Look at The Matrix. Neo doesn’t fully turn into “The One” until the very end of the movie. But he still gets to do cool matrix-like stuff, such as fighting Agent Smith in the subway, or shooting up a bunch of swat dudes in a building lobby while flipping around, well before that happens.

Shuri does absolutely nothing before she becomes Black Panther. And that really hurt this film. Cause we were all looking for someone cool to latch onto. And we didn’t have it for the bulk of the movie.

On top of all this, the motivation is really weird in this film. “Motivation” is the starting point for any plot. Thanos is going to snap the universe in half – we need to stop him. That’s clear motivation.

The motivation here is all sorts of wonky. The U.S. or NATO (it’s unclear) are trying to steal vibranium from Namor’s people. So Namor comes to Wakanda and says, “you need to help us stop them.”

What???

So the main issue isn’t even Wakanda-related? It’s affecting some other group of people we didn’t even know about until this movie?? And they need our help to stop a third party??

What are we doing here?

I call these “one-step removed” motivations. They’re not direct. They require some connecting variable to make sense. And those are never as strong as direct motivations.

So when you combine a one-step removed motivation with no main characters with the oxymoron of a sequel origin story with a “No dudes allowed” sign with a hero who doesn’t do anything cool until the final act… it’s really hard to get a good movie out of that.

YET…. I almost recommended this. As I said, I really like Letitia Wright. So I enjoyed watching her whenever she was onscreen. I thought some of the bad guy moves – such as water bombs and siren songs – were kinda cool. I thought Okoye was a kick-butt fighter. I liked watching all her fight scenes. And while there were too many talking-heads scenes for my liking, I find Ryan Coogler to have a great feel for directing character-driven scenes. They always felt genuine to me.

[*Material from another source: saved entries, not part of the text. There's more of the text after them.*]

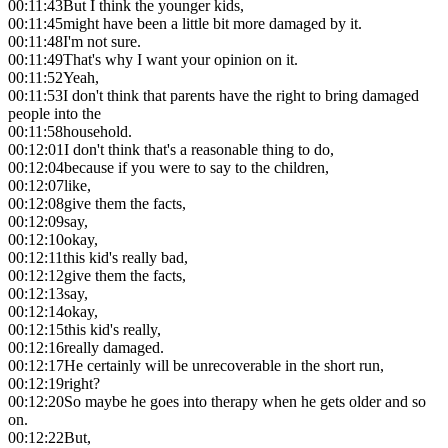
00:11:43
But I think the younger kids,
00:11:45
might have been a little bit more damaged by it.
00:11:48
I'm not sure.
00:11:49
That's why I want your opinion on it.
00:11:52
Yeah,
00:11:53
I don't think that parents have the right to bring damaged
people into the
00:11:58
household.
00:12:01
I don't think that's a reasonable thing to do,
00:12:04
because if you were to say to the children,
00:12:07
like,
00:12:08
give them the facts,
00:12:09
say,
00:12:10
okay,
00:12:11
this kid's really bad,
00:12:12
give them the facts,
00:12:13
say,
00:12:14
okay,
00:12:15
this kid's really,
00:12:16
really damaged.
00:12:17
He certainly will be unrecoverable in the short run,
00:12:19
right?
00:12:20
So maybe he goes into therapy when he gets older and so
on.
00:12:22
But,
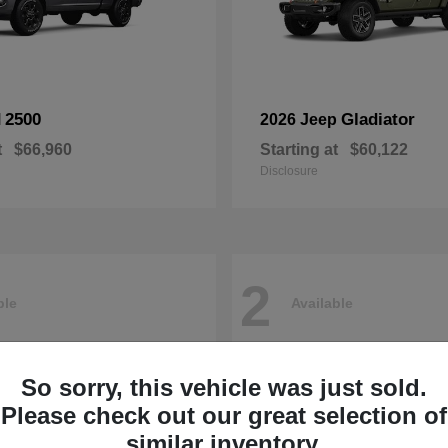
2500
Gladiator
M
2026 Jeep
t
$66,960
Starting at
$60,122
Disclosure
2
ble
Available
So sorry, this vehicle was just sold.
Please check out our great selection of
similar inventory.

The reason it doesn’t get a passing grade is Riri. Your movie is too long. Way too long. Yet you’re greenlighting the addition of a character who has nothing to do with the plot and who adds a good 20 minutes to the movie? That’s unacceptable.

How off was the addition of this character?  Namor literally says, “I want to kill this girl.”  That’s his whole motivation for the first half of the movie. Then, he has her IN HIS UNDERWATER PALACE and he doesn’t do anything to her!!!!  He seems unaware that she’s even around.

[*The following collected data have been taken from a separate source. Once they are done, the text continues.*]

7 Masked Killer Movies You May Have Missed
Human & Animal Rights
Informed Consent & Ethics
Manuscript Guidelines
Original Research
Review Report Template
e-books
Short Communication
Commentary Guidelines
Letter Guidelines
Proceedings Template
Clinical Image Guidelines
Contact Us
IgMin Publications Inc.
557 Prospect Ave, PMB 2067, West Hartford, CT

Someone has to take a stand against this dumb Marvel directive of shoving unimportant characters into a movie in the hopes of building their awareness for separate franchises. Wakanda Forever could’ve been a really good movie. It could’ve been the most emotional movie of the entire franchise. But when you’re forced to rearrange plotlines, making them convoluted and hard to follow, in the process elongating your film to an annoying length, to include characters like Riri, who weren’t even likable mind you, you lose a lot of points for that.

Black Panther: Wakanda Forever has some shining moments. But its endless runtime and questionable plot choices keep the narrative from ever finding a satisfying pace. I would rank it somewhere in the middle of the pack of the 30 Marvel movies that have been produced so far.

[ ] What the hell did I just watch?
[x] wasn’t for me
[ ] worth the price of admission
[ ] impressive
[ ] genius

What I learned: The Reluctant Leader Narrative, which is what we get here with Shuri, shouldn’t be executed to such an extreme that she only becomes a leader in the waning minutes of the film. There are ways to get your hero into cool situations and have them do cool things without them having to officially lose their reluctance. That’s the entirety of Braveheart. William Wallace was the most reluctant of all the reluctant leaders. And yet he fought in several giant battles throughout the movie. Yes, it’s cool to have that big transformational moment in the end when your reluctant hero finally accepts their calling. But I felt Shuri could’ve done a lot more in this story, and still got that cool symbolic moment where she puts on the suit and officially becomes the leader.